WORK TASK —
Everything from the first line of the entries through the line containing "Pulse Secure Exam PPS whereas the" is to be retyped exactly, and nothing beyond it.
· · · · ·
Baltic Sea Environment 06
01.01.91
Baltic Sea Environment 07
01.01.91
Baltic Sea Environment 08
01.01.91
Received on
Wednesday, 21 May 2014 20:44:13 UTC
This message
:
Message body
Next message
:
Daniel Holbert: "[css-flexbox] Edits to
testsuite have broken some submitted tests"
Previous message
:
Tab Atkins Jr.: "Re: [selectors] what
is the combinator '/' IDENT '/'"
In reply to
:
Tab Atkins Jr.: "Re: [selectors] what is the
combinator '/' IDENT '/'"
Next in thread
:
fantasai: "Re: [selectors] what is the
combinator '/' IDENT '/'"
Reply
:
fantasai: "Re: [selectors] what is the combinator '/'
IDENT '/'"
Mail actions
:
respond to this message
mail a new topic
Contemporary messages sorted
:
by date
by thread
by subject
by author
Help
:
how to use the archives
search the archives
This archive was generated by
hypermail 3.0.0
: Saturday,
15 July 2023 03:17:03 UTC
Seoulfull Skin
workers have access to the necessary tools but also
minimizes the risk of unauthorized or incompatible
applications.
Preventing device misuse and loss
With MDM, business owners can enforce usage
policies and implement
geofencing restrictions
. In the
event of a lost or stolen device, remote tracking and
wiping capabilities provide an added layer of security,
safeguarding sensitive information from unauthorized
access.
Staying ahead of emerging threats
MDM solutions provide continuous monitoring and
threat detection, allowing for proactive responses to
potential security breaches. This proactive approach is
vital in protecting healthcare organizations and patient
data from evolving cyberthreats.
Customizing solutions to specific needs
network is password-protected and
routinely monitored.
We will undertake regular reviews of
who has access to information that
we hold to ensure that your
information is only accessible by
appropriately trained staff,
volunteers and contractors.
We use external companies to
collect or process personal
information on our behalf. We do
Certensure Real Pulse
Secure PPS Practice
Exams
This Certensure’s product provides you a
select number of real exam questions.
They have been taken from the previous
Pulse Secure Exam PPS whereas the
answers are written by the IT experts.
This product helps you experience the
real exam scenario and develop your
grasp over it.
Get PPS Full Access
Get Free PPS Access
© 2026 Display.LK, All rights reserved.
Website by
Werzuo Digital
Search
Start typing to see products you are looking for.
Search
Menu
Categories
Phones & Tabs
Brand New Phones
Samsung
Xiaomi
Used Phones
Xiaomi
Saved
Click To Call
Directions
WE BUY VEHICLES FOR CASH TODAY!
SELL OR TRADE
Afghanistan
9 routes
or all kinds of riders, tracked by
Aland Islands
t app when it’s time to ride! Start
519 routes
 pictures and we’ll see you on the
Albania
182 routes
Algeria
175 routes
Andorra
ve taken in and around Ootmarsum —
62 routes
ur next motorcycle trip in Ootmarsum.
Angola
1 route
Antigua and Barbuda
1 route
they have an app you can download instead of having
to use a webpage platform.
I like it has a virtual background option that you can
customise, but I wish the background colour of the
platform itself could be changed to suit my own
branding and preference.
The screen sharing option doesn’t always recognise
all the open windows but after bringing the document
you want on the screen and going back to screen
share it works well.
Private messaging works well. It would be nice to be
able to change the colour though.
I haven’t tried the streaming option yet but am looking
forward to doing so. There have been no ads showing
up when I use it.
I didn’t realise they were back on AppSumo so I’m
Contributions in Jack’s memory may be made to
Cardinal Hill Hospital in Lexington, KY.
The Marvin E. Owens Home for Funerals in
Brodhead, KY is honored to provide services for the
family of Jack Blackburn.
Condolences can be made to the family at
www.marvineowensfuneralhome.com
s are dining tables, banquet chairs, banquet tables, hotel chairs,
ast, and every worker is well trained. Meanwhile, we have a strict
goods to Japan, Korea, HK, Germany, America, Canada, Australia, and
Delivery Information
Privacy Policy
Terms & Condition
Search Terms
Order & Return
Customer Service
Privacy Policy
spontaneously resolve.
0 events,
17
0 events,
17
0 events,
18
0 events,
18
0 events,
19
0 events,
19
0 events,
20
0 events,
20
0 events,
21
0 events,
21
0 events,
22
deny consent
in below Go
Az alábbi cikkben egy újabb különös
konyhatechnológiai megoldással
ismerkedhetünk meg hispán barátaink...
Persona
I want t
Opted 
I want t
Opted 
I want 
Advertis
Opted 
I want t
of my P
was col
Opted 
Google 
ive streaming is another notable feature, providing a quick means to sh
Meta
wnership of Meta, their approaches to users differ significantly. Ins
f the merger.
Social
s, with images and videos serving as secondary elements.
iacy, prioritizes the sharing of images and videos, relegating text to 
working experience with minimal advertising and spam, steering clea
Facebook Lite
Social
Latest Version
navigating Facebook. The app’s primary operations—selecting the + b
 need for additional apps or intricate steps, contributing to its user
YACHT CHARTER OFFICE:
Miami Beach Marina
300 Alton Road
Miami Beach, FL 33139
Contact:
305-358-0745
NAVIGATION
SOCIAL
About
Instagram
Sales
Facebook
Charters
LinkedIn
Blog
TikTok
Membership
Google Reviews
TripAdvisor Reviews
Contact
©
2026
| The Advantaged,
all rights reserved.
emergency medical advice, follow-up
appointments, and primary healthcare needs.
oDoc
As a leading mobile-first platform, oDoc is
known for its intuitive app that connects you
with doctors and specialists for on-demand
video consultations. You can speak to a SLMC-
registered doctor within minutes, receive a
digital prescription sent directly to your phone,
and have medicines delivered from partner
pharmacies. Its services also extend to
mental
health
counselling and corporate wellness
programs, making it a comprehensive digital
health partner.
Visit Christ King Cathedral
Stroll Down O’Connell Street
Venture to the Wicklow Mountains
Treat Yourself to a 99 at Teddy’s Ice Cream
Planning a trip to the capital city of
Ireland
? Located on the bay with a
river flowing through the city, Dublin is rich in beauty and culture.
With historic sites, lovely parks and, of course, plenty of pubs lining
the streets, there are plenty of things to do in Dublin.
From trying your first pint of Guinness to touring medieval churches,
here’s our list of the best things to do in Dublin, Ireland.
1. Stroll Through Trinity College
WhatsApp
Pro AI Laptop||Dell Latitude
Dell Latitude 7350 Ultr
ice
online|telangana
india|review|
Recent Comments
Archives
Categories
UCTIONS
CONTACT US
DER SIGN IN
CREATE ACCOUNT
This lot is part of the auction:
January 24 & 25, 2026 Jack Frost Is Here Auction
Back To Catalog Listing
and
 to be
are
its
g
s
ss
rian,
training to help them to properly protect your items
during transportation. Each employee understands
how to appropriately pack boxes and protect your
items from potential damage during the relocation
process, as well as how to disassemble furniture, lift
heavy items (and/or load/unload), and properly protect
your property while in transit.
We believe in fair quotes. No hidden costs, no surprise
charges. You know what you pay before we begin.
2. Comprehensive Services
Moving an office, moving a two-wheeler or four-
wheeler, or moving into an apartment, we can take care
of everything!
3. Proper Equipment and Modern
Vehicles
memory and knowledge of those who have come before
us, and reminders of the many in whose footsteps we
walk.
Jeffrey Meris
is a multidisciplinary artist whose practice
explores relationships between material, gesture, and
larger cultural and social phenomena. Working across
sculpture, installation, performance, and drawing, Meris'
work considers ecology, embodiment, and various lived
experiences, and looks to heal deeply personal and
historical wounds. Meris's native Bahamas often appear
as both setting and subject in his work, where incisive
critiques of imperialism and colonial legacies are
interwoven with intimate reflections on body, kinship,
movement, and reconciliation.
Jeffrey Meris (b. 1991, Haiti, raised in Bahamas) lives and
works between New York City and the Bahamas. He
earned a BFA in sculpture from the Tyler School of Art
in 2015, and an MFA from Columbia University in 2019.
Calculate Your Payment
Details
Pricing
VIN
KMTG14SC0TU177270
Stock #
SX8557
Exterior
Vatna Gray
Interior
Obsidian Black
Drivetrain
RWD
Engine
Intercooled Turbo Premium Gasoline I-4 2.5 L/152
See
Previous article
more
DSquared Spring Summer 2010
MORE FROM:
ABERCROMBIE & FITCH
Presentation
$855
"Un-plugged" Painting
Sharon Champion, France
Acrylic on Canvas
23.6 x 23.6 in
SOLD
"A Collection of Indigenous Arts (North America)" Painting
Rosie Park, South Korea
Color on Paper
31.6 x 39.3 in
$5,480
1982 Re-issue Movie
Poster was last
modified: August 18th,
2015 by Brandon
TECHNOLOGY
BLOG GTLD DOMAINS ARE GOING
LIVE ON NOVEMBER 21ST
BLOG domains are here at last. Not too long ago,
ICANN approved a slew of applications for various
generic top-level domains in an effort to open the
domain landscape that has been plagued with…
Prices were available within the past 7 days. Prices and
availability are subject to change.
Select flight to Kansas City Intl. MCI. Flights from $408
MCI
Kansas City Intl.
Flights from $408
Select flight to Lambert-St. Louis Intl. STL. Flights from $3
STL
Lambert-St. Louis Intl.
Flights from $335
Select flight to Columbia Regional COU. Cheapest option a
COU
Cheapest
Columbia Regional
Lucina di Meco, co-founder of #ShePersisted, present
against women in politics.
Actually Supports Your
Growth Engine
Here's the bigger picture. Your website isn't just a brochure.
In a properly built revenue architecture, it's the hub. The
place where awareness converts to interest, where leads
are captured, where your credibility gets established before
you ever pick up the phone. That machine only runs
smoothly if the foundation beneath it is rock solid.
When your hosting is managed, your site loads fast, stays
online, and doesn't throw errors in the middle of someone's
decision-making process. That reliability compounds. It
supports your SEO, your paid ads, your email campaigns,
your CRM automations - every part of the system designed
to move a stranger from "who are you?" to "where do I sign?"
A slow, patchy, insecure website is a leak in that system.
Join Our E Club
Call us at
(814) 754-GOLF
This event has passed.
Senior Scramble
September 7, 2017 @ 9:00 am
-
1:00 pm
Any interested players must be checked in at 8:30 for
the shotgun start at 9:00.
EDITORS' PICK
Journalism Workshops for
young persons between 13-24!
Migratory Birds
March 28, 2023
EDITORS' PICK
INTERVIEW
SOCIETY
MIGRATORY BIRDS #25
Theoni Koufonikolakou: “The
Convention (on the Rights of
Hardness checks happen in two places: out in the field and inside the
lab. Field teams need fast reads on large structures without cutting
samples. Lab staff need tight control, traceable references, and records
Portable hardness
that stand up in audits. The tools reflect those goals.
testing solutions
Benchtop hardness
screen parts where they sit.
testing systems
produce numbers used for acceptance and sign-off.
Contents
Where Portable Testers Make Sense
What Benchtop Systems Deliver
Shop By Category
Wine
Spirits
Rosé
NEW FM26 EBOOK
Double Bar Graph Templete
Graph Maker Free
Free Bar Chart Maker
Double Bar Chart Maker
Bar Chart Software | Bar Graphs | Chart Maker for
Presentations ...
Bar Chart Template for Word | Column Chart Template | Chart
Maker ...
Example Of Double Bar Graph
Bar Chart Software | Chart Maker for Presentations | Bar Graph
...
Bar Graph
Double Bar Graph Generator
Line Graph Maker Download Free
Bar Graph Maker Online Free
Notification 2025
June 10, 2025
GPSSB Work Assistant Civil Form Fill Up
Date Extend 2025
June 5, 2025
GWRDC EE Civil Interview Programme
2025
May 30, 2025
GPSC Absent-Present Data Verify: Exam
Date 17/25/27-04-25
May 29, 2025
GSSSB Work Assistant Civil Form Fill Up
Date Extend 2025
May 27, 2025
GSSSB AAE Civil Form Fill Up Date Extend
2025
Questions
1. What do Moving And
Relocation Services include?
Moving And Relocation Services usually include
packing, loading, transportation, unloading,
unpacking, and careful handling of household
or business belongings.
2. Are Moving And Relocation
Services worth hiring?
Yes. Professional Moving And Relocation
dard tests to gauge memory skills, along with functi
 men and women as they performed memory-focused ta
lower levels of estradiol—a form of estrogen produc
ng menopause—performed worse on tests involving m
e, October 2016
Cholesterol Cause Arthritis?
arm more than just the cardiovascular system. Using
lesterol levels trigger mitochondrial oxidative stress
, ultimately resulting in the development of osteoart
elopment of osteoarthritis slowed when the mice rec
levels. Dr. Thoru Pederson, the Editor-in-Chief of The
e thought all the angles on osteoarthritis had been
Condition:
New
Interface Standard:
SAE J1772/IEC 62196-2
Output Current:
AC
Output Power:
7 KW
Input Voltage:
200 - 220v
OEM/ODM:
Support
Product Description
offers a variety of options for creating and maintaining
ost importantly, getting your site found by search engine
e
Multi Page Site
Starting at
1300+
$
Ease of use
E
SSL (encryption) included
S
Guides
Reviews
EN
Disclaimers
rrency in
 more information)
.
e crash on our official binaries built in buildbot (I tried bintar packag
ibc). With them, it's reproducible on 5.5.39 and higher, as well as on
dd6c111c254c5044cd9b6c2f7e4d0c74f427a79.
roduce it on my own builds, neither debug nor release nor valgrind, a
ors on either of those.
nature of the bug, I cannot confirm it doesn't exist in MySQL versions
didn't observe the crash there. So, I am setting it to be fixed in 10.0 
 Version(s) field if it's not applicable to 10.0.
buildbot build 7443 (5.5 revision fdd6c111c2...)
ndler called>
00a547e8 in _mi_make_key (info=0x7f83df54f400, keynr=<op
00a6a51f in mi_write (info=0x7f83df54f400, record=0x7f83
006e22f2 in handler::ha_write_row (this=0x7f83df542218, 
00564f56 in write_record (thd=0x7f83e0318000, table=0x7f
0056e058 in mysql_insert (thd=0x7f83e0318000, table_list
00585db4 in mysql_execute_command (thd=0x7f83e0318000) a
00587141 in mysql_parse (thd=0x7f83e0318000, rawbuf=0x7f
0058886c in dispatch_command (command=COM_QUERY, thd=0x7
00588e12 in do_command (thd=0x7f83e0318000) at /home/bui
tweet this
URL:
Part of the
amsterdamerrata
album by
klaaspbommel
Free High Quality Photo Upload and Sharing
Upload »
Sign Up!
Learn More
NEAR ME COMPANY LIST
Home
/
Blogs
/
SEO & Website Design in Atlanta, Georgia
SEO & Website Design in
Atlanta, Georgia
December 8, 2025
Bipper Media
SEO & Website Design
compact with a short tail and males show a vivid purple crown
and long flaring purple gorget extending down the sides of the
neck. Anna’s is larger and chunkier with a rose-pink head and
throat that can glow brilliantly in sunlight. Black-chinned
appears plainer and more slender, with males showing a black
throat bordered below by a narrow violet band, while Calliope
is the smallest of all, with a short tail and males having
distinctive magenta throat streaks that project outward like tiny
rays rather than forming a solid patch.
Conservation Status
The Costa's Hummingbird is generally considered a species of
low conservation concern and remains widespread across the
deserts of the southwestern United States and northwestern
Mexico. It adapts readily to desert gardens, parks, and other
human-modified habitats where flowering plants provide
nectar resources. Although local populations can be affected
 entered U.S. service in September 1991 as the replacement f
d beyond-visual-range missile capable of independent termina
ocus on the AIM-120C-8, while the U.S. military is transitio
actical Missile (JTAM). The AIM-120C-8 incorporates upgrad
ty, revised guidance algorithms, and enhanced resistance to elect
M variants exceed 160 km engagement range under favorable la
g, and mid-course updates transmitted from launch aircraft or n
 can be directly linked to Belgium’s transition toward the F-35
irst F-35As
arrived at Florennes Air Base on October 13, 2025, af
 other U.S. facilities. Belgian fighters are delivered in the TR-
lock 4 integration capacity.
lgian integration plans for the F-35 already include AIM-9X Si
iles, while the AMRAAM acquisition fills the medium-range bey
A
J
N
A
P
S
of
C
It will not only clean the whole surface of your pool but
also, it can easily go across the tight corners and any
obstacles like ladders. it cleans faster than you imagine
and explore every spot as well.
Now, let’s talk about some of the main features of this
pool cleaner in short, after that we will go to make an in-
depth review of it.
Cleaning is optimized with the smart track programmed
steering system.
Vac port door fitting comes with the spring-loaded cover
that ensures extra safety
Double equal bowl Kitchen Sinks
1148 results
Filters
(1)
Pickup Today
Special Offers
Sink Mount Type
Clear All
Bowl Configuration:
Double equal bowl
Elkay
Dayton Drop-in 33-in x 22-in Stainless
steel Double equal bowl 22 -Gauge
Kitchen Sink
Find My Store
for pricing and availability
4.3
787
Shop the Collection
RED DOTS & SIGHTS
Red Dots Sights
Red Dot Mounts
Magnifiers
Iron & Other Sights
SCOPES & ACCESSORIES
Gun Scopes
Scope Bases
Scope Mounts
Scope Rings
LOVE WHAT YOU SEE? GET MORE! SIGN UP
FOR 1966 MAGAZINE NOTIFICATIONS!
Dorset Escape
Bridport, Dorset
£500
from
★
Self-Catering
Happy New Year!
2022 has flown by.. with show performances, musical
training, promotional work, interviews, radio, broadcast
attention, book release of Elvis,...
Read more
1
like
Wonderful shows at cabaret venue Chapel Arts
· · · · ·
WRITTEN SOLUTION —
Baltic Sea Environment 06
01.01.91
Baltic Sea Environment 07
01.01.91
Baltic Sea Environment 08
01.01.91
Received on
Wednesday, 21 May 2014 20:44:13 UTC
This message
:
Message body
Next message
:
Daniel Holbert: "[css-flexbox] Edits to
testsuite have broken some submitted tests"
Previous message
:
Tab Atkins Jr.: "Re: [selectors] what
is the combinator '/' IDENT '/'"
In reply to
:
Tab Atkins Jr.: "Re: [selectors] what is the
combinator '/' IDENT '/'"
Next in thread
:
fantasai: "Re: [selectors] what is the
combinator '/' IDENT '/'"
Reply
:
fantasai: "Re: [selectors] what is the combinator '/'
IDENT '/'"
Mail actions
:
respond to this message
mail a new topic
Contemporary messages sorted
:
by date
by thread
by subject
by author
Help
:
how to use the archives
search the archives
This archive was generated by
hypermail 3.0.0
: Saturday,
15 July 2023 03:17:03 UTC
Seoulfull Skin
workers have access to the necessary tools but also
minimizes the risk of unauthorized or incompatible
applications.
Preventing device misuse and loss
With MDM, business owners can enforce usage
policies and implement
geofencing restrictions
. In the
event of a lost or stolen device, remote tracking and
wiping capabilities provide an added layer of security,
safeguarding sensitive information from unauthorized
access.
Staying ahead of emerging threats
MDM solutions provide continuous monitoring and
threat detection, allowing for proactive responses to
potential security breaches. This proactive approach is
vital in protecting healthcare organizations and patient
data from evolving cyberthreats.
Customizing solutions to specific needs
network is password-protected and
routinely monitored.
We will undertake regular reviews of
who has access to information that
we hold to ensure that your
information is only accessible by
appropriately trained staff,
volunteers and contractors.
We use external companies to
collect or process personal
information on our behalf. We do
Certensure Real Pulse
Secure PPS Practice
Exams
This Certensure’s product provides you a
select number of real exam questions.
They have been taken from the previous
Pulse Secure Exam PPS whereas the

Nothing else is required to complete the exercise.